I've been spending a bit of time in the lab exploring the options on the DL380. My main goal is to further reduce the power draw of the server and I'm happy to say I have an 8 core / 128GB config that idles at 80watts. It tops out around 200 watts. That means that this server runs less at maximum than a G6 with the same core count and memory would idle. This is Moore's Law in action. I'm not building special purpose servers like Facebook or Google which are great for what they are doing. This is just careful selection of components from what is available and keeping an eye on the cost metrics. A 100GB flash drive is roughly the same cost as a 450GB SAS drive. But it's 5watts less per drive. Also 16GB low voltage dimms are basically the same $/GB as 8GB dimms. Using 8 16GB dimms instead of 16 8GB dimms gives you great power savings. Probably the most significant change is that 8 cores used to require 2 processors. So choosing a single 8 core processor drops the power as well. If you are dealing with software licenses that charge by core, then this also helps keep cost flat, while per socket licenses would actually go down.

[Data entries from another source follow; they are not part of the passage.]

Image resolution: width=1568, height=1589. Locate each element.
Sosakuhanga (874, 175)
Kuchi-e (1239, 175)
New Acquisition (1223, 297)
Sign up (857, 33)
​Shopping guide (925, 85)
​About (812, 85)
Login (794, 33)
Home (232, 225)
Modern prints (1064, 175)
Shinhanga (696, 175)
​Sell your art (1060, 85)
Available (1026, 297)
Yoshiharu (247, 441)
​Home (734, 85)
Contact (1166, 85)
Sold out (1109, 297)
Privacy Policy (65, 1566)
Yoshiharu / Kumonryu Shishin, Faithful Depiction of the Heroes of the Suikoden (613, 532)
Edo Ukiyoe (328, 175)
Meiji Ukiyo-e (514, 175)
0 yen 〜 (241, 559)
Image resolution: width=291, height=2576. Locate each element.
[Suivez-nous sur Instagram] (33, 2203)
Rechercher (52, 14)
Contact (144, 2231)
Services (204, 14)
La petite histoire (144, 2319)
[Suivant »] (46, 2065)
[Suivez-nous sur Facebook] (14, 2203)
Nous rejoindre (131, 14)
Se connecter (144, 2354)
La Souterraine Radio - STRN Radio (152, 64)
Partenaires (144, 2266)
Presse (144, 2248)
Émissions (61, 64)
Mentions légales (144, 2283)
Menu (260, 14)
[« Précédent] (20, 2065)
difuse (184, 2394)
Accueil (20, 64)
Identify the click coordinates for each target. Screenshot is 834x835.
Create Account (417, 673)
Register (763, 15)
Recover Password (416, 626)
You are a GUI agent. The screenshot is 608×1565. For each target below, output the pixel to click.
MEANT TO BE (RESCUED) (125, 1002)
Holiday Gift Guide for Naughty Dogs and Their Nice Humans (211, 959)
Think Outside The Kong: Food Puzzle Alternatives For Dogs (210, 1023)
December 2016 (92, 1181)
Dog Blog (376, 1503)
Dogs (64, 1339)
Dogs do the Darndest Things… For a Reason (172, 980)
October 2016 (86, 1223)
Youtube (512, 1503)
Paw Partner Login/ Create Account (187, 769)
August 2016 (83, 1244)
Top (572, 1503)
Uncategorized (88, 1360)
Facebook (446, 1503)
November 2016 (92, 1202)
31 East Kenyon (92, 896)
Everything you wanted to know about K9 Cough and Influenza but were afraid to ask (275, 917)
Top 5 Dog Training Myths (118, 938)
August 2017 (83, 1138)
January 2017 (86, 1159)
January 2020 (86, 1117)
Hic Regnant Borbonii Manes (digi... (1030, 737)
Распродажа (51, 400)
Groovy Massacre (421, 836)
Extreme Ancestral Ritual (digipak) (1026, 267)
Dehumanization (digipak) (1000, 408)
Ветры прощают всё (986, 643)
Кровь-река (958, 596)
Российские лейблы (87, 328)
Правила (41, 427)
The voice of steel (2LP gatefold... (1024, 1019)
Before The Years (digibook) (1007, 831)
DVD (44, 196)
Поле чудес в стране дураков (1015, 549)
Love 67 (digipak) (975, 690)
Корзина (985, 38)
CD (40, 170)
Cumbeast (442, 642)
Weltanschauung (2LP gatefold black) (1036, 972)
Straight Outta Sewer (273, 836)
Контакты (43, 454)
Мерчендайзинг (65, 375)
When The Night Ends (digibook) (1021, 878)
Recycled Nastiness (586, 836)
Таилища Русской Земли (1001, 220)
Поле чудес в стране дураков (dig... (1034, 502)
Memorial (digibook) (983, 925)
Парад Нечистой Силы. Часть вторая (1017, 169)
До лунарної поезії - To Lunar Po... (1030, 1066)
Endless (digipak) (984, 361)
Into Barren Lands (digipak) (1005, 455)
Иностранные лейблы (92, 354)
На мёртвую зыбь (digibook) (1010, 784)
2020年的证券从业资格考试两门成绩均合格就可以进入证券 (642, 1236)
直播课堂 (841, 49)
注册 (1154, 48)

Probably the biggest change in this server generation is that the PCIe controller is now built on the chip. While this is overall a nice thing, it also is something to understand if you use lots of PCIe cards in your servers. The DL380 gen8 can have 6 PCIe slots, but that requires that both processor sockets be populated.

The onboard RAID also has had a major upgrade to be able to handle several SSD drives on the system. I've run 50,000 IOPS with one setup and never had issues. There are also some exciting things coming soon with a new firmware that HP previewed at HP Discover this year that makes this a very compelling hardware platform for big data (but that's another post). One other curious thing is that with raid5 on SSDs, we pretty much don't see a performance hit when running in raid5 (3+1) at least at the low end of processing. I can write 19,000 IOPS with a single thread. That number doesn't really scale with multiple threads. With mirroring, the limit was just over 6,000 IOPS so it looks like raid5 gives linear scalability. I have to dig into that more because something about goes against most everything I have learned in 20 years of system administration.

A few things have been painful. We've seen a return of firmware bugs and compatibility issues with 10gb that were cable length and 10gb switch firmware related.  If you know what the picture below is from then you might have an idea of how painful it has been.  I'm referring this to the Eye of Sauron in your 10Gbe network (and it's good when it's open).  But all those issues are being worked out in the lab and it's looking great going forward.

My only gripes with the servers is that HP redesigned the rail kits and they are much harder to rack without help than they used to be and they moved the power button to a weird spot on the ear of the server.  Other than those items, it's another solid product in the DL380 line.